Introducing ZenDB: Embedded Database with MongoDB-Style Queries for Motoko

Hey everyone, I’m excited to share a new motoko library:

ZenDB, an embedded document database that leverages stable memory to store and query large datasets efficiently. It provides a familiar document-oriented API, similar to MongoDB, allowing developers to store nested records, create collections, define indexes and perform complex queries on their data.

Links

The Problem

The Internet Computer’s heap is limited to 6GB, forcing data heavy applications toward multi-canister architectures which comes with their own set of complexities. Beyond capacity constraints, building data-heavy applications requires manually managing stable memory (layouts, allocations and serialization), choosing the right data structures for each of your query patterns, and implementing custom querying and indexing logic.

How ZenDB Solves This

ZenDB uses stable memory as its main data storage, providing up to 500GB capacity per canister. This unlocks the ability for data-heavy applications to use a simpler single-canister architecture. Instead of choosing between B-trees, hash maps, and creating custom indexes, you define your schema and let ZenDB handle the rest: efficient serialization, query planning, and index management behind a simple API.

Key Features

  • Indexes: Support for multi-field indexes to speed up complex queries
  • Full Candid Integration: Native support for Candid that allows you to insert and retrieve any motoko data type without creating custom serialization or type mappings
  • Rich Query Language And Query Builder: Comprehensive set of operators including equality, range, and logical operations with an intuitive fluent API for building queries
  • Query Execution Engine: Performance optimized query planner programmed to search for the best execution path that minimizes in-memory data processing.
  • Pagination: Supports both offset and cursor pagination
  • Partial Field Updates: Update any nested field without having to re-insert the entire document
  • Schema Validation And Constraints: Add restrictions on what specific values can be stored in each collection

Real-World Test: ICP Txs Archive

To validate ZenDB works at production scale, I built a live dapp that indexes all 31M ICP transactions in a single canister. It fetches ICP transactions from the ledger canister periodically and indexes them using ZenDB.

Links:

Setup: I created a Remote canister DB that exposes all the ZenDB methods. Then I set up a recurring timer function in the backend canister that calls the ledger canister every 5 minutes, and fetches the next batch of transactions since the last indexed one.

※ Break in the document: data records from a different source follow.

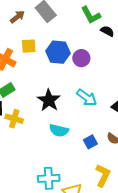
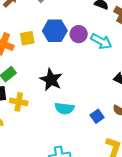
yellow square: (29, 46) -> (27, 38), moved
cyan arrow: (87, 98) -> (101, 41), moved

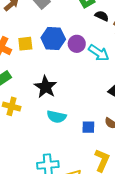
blue square: (97, 116) -> (88, 127), turned 32

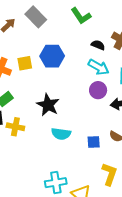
black semicircle: (102, 16) -> (98, 45), moved
purple circle: (77, 44) -> (98, 90), moved

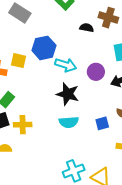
yellow square: (25, 63) -> (19, 61), turned 35
cyan arrow: (99, 67) -> (66, 65), moved
black star: (48, 105) -> (68, 94), moved

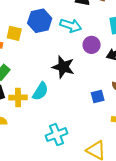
cyan arrow: (66, 65) -> (71, 26), moved
cyan semicircle: (69, 122) -> (40, 91), moved, turned -54
cyan cross: (74, 171) -> (57, 135), moved

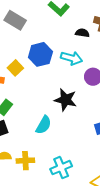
yellow square: (14, 33) -> (15, 68), turned 35
yellow cross: (18, 97) -> (25, 161), moved

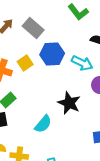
gray rectangle: (15, 20) -> (33, 28), moved

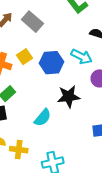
blue hexagon: (52, 54) -> (52, 63), moved
black star: (69, 103) -> (69, 97), turned -30

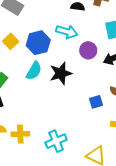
cyan semicircle: (43, 118) -> (34, 71), moved

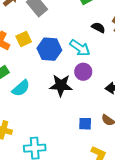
purple circle: (88, 50) -> (83, 72), moved
cyan semicircle: (34, 71) -> (21, 88), moved

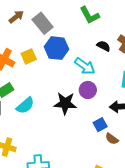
blue hexagon: (49, 49) -> (57, 48), moved
blue square: (85, 124) -> (100, 125), moved, turned -32

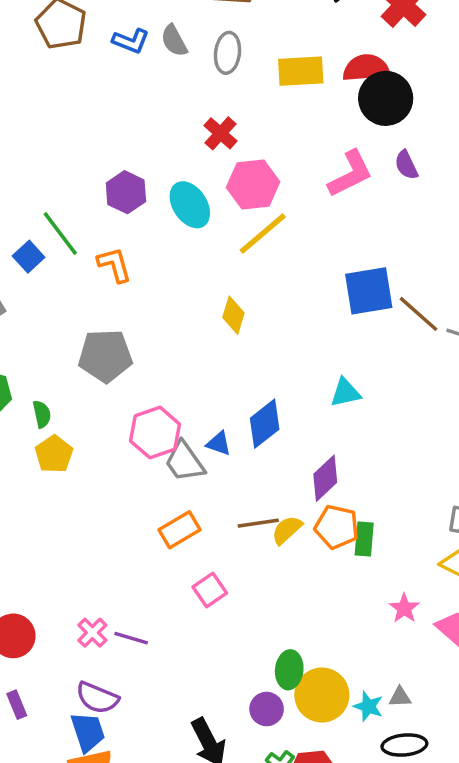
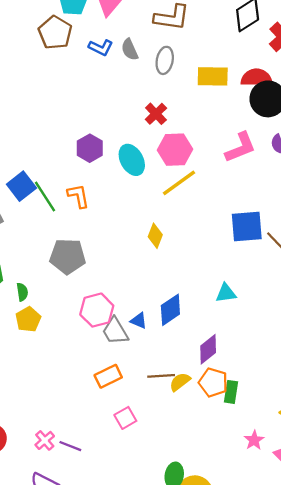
green line: (60, 234) -> (45, 196), moved
blue square: (29, 257) -> (21, 186), size x1.4

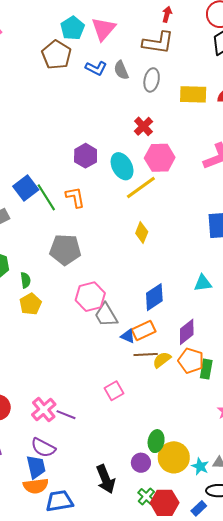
yellow line: (179, 183) -> (141, 188), moved
blue triangle: (139, 321) -> (128, 336), moved
orange rectangle: (108, 376) -> (144, 331), moved
pink cross: (45, 440) -> (44, 410), size x1.4

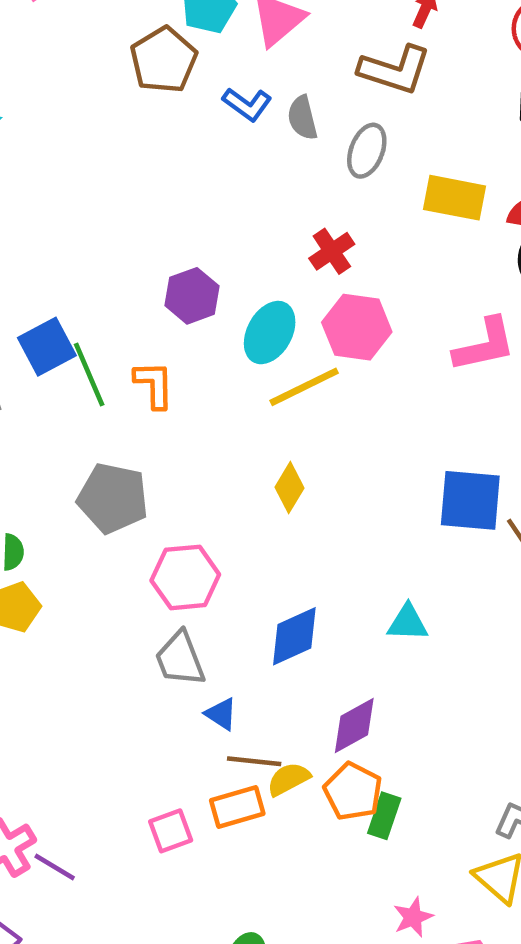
cyan ellipse: (122, 166) -> (270, 333), turned 48
pink hexagon: (90, 297) -> (185, 577), moved
orange rectangle: (144, 331) -> (237, 807), moved

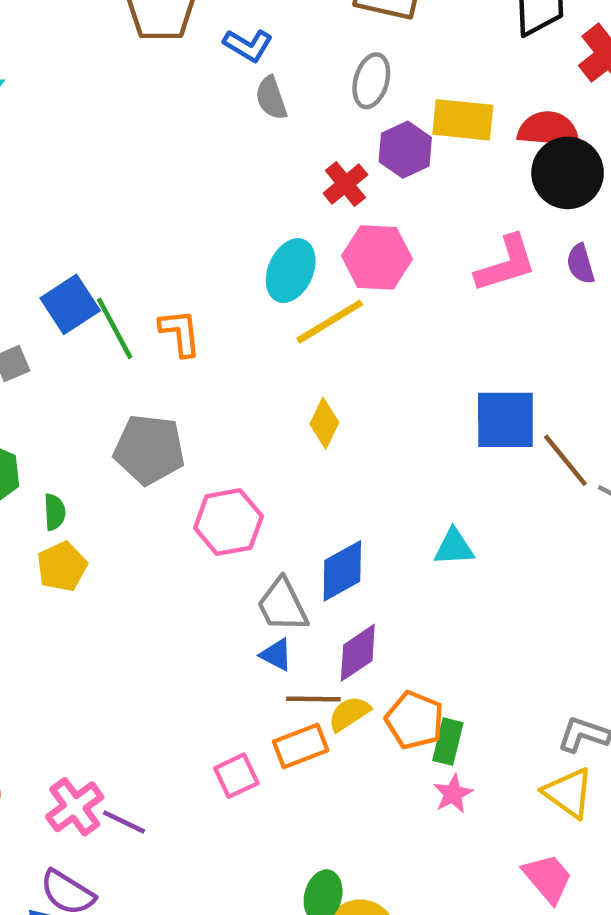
gray semicircle: (302, 118) -> (271, 98), moved
purple hexagon: (192, 296) -> (405, 150), moved
gray trapezoid: (180, 659) -> (282, 605), moved
purple diamond: (354, 726) -> (358, 653), moved
pink star: (413, 917) -> (453, 794), moved

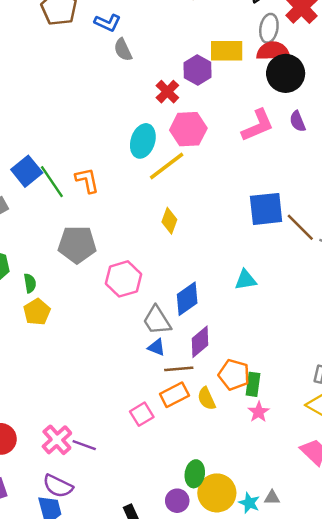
gray ellipse: (371, 81) -> (269, 28), moved
yellow semicircle: (349, 714) -> (206, 399), moved, turned -75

Performance: I spent about 3 weeks experimenting with this setup, trying to prevent as much downtime as possible. I hit the instruction limit a few times during indexing, causing the canister to stop. I also paused indexing a few more times to test different index configurations and benchmark them on various queries to find the ones that worked best. Eventually, I was able to get to a stable indexing rate of about 5000 txs / min. Without all the interruptions, it would have taken the dapp about 4 and a half days to index all 31 million transactions.

Cost: According to CycleOps, the total cost to index all transactions was 490 TC (~470 TC for the database canister, ~20 TC for the backend).

Storage: The collection uses about 32 GB of stable memory to store all the transaction records and indexes. However, the canister is currently 44 GB because it retains the allocated pages of some deleted indexes. The library also uses some heap memory (about 1.7 GB here) for document caching, in memory data processing, document validation, serialization and index key computation.

Queries: The backend exposes a function called v1_search_transactions() that handles queries from the frontend to the DB canister which uses these 8 compound indexes to speed up the execution of those queries.

What’s Next?

:double_exclamation_mark: Feel free to stop here if you’re not interested in the technical details! :double_exclamation_mark:
The rest of the post dives into the technical architecture, design decisions and performance of ZenDB. If you’d rather:

Architecture Design

ZenDB is a stable instance that consists of multiple databases, which in turn contain multiple collections. The actual data and indexes are stored in collections, and databases act as namespaces for grouping related collections.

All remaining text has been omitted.